The evolution of KYC – Part 1

From Ancient tax-dodging Chinese merchants, through Al Capone & to the invention of “offshoring” money. 

This is the first in a three-part article series that covers the history of KYC (Know Your Customer) legislation and the three primary drivers of the need for such legislation: money laundering, tax evasion, and the financing of terrorism.

As industry insiders know KYC stands for ‘Know Your Customer’ and it is meant to verify the identity of customers and assess their suitability to be a customer. While it may seem insignificant to customers, it is crucial for businesses. 

How did KYC come to be? 

It all started with the first recorded incident of money laundering which is said to have happened in China approximately 4000 years ago. Merchants would hide their wealth from rulers in order to avoid it being taken from them. In modern terms, this is also known as tax evasion. However, and perhaps somewhat surprisingly, the foundation of modern KYC laws was not laid until the 1950s. 

The core principles of money laundering haven’t changed much over the centuries. But the mechanism of laundering money has changed drastically. 

Let’s begin our little KYC history lesson almost 100 years in the past: 

1920s: Al Capone & the modern invention of money laundering

The term ‘money laundering’ is said to have originated from Italian mafias in the United States (US) during the 1920s where criminals such as Alphonse “Al” Capone, or Scarface, were purchasing laundromats to comb in their illegitimate business proceeds with legal profits. They were literally “laundering”. 
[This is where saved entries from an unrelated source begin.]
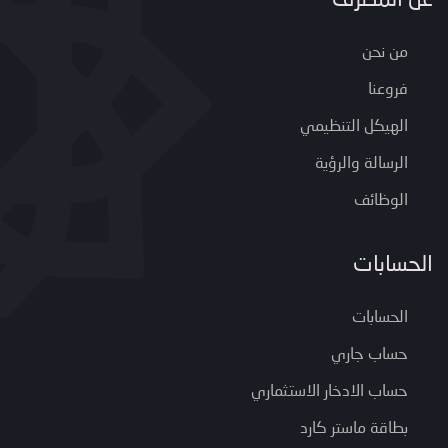
من نحن
فروعنا
الهيكل التنظيمي
الرسالة والرؤية
الوظائف
الحسابات
الحسابات
حساب جاري
حساب الادخار الاستثماري
بطاقة ماستر كارد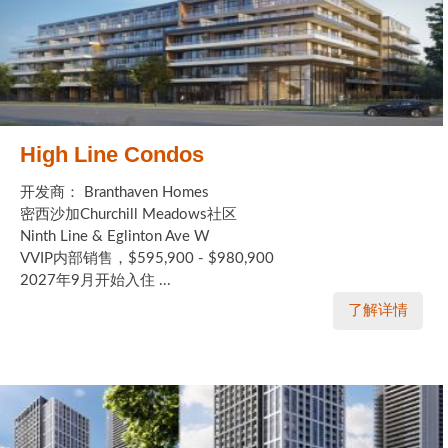
High Line Condos
开发商： Branthaven Homes
密西沙加Churchill Meadows社区
Ninth Line & Eglinton Ave W
VVIP内部销售，$595,900 - $980,900
2027年9月开始入住 ...
了解详情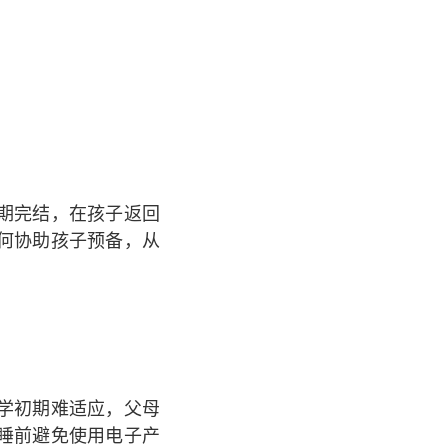
期完结，在孩子返回
何协助孩子预备，从
学初期难适应，父母
睡前避免使用电子产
During his short-lived career as a mafia boss, Al Capone managed to launder an estimated $100,000,000 of illegally gained proceeds per year. When you think about it, it’s a large value of money for that era. 
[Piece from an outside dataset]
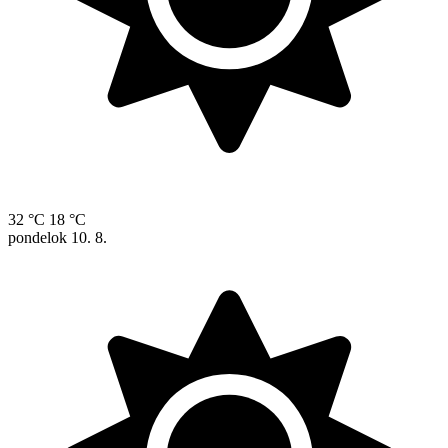
32 °C
18 °C
pondelok
10. 8.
All that changed when a small band of ace financial investigators known as the Internal Revenue Bureau’s Intelligence Unit (IU) was commissioned to combat tax evasion and bribery of Treasury officials. The IU investigations led to the arrest of Al Capone which was sentenced to  11 years in prison. 

Al Capone was not convicted for his money laundering or other notorious criminal activities but for tax evasion of a mear $1,000,000 in 1931 — only a small fraction of his laundering efforts. 
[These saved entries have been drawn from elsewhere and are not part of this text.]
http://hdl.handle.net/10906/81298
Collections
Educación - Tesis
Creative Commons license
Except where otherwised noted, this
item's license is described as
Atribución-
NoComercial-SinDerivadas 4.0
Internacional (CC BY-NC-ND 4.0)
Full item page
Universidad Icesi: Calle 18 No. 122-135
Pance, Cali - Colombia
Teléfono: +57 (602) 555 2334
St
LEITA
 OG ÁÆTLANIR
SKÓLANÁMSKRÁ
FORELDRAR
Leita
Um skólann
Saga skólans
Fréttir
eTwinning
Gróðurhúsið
1930s: Enter Mayer Lanksy and his money laundering Casinos

Following Al Capone’s imprisonment in Alcatraz which ultimately brought an end to his Chicago-based operations, criminals were forced to become more “organized” in order to avoid Capone’s fate. Later gangsters such as Meyer Lansky quickly grasped the importance of creating businesses as a “front” to disguise illegal proceeds. 

As part of the mechanism to launder money, Lansky used casinos and developed a gambling empire that stretched across the world. Lansky and his connections also bribed their mob connections to protect themselves against law enforcement and other criminals.

1940s: The lights of Las Vegas and the secrecy of Swiss Banking

Las Vegas was infamous for being a tool of money laundering during this period, especially by the likes of Lansky and Benjamin “Bugsy” Seigel. To protect himself from meeting the same fate as Al Capone, Lansky transferred his money to a Swiss bank account where he was protected by the 1934 Swiss Banking Act which kept him anonymous. 

He quickly saw the benefits of offshore banking and eventually bought an offshore bank in Switzerland which was used to launder his money through a network of shell companies. Lansky perfected the art of money laundering and pioneered the use of shell companies.